Task statement
Using the listing below, return each line exactly as it reads.

Available records
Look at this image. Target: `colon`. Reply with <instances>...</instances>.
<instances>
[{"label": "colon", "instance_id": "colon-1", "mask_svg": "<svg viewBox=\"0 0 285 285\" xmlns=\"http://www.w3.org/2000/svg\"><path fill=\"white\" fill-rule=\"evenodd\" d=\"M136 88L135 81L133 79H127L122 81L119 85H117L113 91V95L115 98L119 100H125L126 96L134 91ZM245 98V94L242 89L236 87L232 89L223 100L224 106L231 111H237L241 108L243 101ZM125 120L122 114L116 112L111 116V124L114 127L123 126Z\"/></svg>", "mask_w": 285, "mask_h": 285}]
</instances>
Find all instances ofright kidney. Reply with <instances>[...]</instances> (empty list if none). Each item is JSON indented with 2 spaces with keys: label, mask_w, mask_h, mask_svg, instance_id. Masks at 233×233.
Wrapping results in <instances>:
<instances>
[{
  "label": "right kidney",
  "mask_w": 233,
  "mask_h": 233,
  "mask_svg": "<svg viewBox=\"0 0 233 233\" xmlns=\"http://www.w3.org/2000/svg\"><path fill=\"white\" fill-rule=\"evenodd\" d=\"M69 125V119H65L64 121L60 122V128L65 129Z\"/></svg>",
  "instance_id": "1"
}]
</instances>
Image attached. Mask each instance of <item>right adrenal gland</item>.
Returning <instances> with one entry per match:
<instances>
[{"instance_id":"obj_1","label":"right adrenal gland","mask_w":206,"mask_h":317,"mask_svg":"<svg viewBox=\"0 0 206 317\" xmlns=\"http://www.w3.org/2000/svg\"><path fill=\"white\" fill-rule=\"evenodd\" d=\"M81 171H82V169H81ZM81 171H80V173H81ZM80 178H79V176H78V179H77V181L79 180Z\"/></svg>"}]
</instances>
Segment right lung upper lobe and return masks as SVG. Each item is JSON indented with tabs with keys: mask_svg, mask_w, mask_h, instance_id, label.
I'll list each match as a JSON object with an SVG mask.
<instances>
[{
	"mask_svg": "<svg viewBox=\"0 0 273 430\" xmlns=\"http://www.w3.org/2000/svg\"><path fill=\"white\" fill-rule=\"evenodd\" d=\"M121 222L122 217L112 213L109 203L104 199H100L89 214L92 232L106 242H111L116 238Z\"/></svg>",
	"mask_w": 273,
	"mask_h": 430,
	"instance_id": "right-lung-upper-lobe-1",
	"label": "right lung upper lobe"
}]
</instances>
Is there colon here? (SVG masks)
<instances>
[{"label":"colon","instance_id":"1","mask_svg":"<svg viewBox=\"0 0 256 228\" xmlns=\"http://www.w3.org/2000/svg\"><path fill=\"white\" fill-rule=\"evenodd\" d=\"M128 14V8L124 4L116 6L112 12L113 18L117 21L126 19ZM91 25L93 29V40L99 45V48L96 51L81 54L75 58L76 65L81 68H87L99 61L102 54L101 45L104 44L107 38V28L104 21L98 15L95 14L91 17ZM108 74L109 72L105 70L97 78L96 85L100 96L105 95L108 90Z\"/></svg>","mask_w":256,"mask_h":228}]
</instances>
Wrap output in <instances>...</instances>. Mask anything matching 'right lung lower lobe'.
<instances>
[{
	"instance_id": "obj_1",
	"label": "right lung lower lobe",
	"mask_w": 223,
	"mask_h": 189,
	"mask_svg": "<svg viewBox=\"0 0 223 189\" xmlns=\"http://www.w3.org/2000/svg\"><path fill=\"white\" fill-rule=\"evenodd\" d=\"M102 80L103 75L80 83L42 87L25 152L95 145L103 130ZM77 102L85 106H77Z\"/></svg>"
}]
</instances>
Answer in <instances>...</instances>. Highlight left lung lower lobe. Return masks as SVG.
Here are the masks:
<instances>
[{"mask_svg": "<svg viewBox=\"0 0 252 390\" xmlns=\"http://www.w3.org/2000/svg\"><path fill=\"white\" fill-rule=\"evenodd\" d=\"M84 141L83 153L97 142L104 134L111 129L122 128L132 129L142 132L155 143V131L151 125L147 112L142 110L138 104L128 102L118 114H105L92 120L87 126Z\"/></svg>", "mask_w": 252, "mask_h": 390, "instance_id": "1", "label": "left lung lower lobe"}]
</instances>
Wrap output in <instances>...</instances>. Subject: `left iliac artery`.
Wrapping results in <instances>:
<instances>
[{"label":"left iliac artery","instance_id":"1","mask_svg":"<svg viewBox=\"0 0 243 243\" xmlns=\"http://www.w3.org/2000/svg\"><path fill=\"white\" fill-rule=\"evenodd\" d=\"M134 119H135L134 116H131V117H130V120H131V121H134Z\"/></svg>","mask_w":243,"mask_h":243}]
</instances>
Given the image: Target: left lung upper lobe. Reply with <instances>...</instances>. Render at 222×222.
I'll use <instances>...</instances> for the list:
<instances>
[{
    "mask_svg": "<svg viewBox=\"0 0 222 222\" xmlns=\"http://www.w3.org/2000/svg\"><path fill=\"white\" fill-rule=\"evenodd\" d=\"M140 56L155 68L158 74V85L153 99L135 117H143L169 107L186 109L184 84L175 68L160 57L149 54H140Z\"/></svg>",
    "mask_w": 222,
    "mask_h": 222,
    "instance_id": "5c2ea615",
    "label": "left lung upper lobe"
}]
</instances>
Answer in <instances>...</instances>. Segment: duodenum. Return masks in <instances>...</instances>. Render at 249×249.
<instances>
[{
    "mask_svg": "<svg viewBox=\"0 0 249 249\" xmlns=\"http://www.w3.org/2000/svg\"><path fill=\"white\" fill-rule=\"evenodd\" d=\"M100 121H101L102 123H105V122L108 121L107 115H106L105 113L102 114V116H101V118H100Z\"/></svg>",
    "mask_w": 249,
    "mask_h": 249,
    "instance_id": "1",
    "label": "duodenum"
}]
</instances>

Task result
Look at this image. Target: `colon`. Reply with <instances>...</instances>.
<instances>
[{"label": "colon", "instance_id": "colon-1", "mask_svg": "<svg viewBox=\"0 0 285 285\" xmlns=\"http://www.w3.org/2000/svg\"><path fill=\"white\" fill-rule=\"evenodd\" d=\"M136 88L135 81L133 79H127L122 81L119 85H117L113 91V95L115 98L119 100H125L126 96L134 91ZM245 98V94L242 89L236 87L232 89L223 100L224 106L231 111H237L241 108L243 101ZM125 120L122 114L116 112L111 116V124L114 127L123 126Z\"/></svg>", "mask_w": 285, "mask_h": 285}]
</instances>
Find all instances ofright kidney. Reply with <instances>[...]</instances> (empty list if none). Each item is JSON indented with 2 spaces with keys: label, mask_w, mask_h, mask_svg, instance_id. Masks at 233×233.
Wrapping results in <instances>:
<instances>
[{
  "label": "right kidney",
  "mask_w": 233,
  "mask_h": 233,
  "mask_svg": "<svg viewBox=\"0 0 233 233\" xmlns=\"http://www.w3.org/2000/svg\"><path fill=\"white\" fill-rule=\"evenodd\" d=\"M69 125V119H65L64 121L60 122V128L65 129Z\"/></svg>",
  "instance_id": "1"
}]
</instances>
Image attached. Mask each instance of <item>right adrenal gland</item>.
Returning <instances> with one entry per match:
<instances>
[{"instance_id":"obj_1","label":"right adrenal gland","mask_w":206,"mask_h":317,"mask_svg":"<svg viewBox=\"0 0 206 317\" xmlns=\"http://www.w3.org/2000/svg\"><path fill=\"white\" fill-rule=\"evenodd\" d=\"M81 171H82V169H81ZM81 171H80V173H81ZM80 178H79V176H78V179H77V181L79 180Z\"/></svg>"}]
</instances>
Segment right lung upper lobe and return masks as SVG. Each item is JSON indented with tabs with keys: mask_svg, mask_w, mask_h, instance_id, label.
I'll list each match as a JSON object with an SVG mask.
<instances>
[{
	"mask_svg": "<svg viewBox=\"0 0 273 430\" xmlns=\"http://www.w3.org/2000/svg\"><path fill=\"white\" fill-rule=\"evenodd\" d=\"M121 222L122 217L112 213L109 203L104 199H100L89 214L92 232L106 242H111L116 238Z\"/></svg>",
	"mask_w": 273,
	"mask_h": 430,
	"instance_id": "right-lung-upper-lobe-1",
	"label": "right lung upper lobe"
}]
</instances>
Is there colon here? (SVG masks)
<instances>
[{"label":"colon","instance_id":"1","mask_svg":"<svg viewBox=\"0 0 256 228\" xmlns=\"http://www.w3.org/2000/svg\"><path fill=\"white\" fill-rule=\"evenodd\" d=\"M128 14V8L124 4L116 6L112 12L113 18L117 21L126 19ZM91 25L93 29V40L99 45V48L96 51L81 54L75 58L76 65L81 68H87L99 61L102 54L101 45L104 44L107 38V28L104 21L98 15L95 14L91 17ZM108 74L109 72L105 70L97 78L96 85L100 96L105 95L108 90Z\"/></svg>","mask_w":256,"mask_h":228}]
</instances>
Wrap output in <instances>...</instances>. Mask anything matching 'right lung lower lobe'.
<instances>
[{
	"instance_id": "obj_1",
	"label": "right lung lower lobe",
	"mask_w": 223,
	"mask_h": 189,
	"mask_svg": "<svg viewBox=\"0 0 223 189\" xmlns=\"http://www.w3.org/2000/svg\"><path fill=\"white\" fill-rule=\"evenodd\" d=\"M102 80L103 75L80 83L42 87L25 152L95 145L103 130ZM77 102L85 106H77Z\"/></svg>"
}]
</instances>
Answer in <instances>...</instances>. Highlight left lung lower lobe. Return masks as SVG.
Here are the masks:
<instances>
[{"mask_svg": "<svg viewBox=\"0 0 252 390\" xmlns=\"http://www.w3.org/2000/svg\"><path fill=\"white\" fill-rule=\"evenodd\" d=\"M84 141L83 153L97 142L104 134L111 129L122 128L132 129L142 132L155 143V131L151 125L147 112L142 110L138 104L128 102L118 114H105L92 120L87 126Z\"/></svg>", "mask_w": 252, "mask_h": 390, "instance_id": "1", "label": "left lung lower lobe"}]
</instances>
Wrap output in <instances>...</instances>. Subject: `left iliac artery`.
Wrapping results in <instances>:
<instances>
[{"label":"left iliac artery","instance_id":"1","mask_svg":"<svg viewBox=\"0 0 243 243\" xmlns=\"http://www.w3.org/2000/svg\"><path fill=\"white\" fill-rule=\"evenodd\" d=\"M134 119H135L134 116H131V117H130V120H131V121H134Z\"/></svg>","mask_w":243,"mask_h":243}]
</instances>
Given the image: Target: left lung upper lobe. Reply with <instances>...</instances>. Render at 222×222.
I'll use <instances>...</instances> for the list:
<instances>
[{
    "mask_svg": "<svg viewBox=\"0 0 222 222\" xmlns=\"http://www.w3.org/2000/svg\"><path fill=\"white\" fill-rule=\"evenodd\" d=\"M140 56L155 68L158 74V85L153 99L135 117H143L169 107L186 109L184 84L175 68L160 57L149 54H140Z\"/></svg>",
    "mask_w": 222,
    "mask_h": 222,
    "instance_id": "5c2ea615",
    "label": "left lung upper lobe"
}]
</instances>
Answer in <instances>...</instances>. Segment: duodenum. Return masks in <instances>...</instances>. Render at 249×249.
<instances>
[{
    "mask_svg": "<svg viewBox=\"0 0 249 249\" xmlns=\"http://www.w3.org/2000/svg\"><path fill=\"white\" fill-rule=\"evenodd\" d=\"M100 121H101L102 123H105V122L108 121L107 115H106L105 113L102 114V116H101V118H100Z\"/></svg>",
    "mask_w": 249,
    "mask_h": 249,
    "instance_id": "1",
    "label": "duodenum"
}]
</instances>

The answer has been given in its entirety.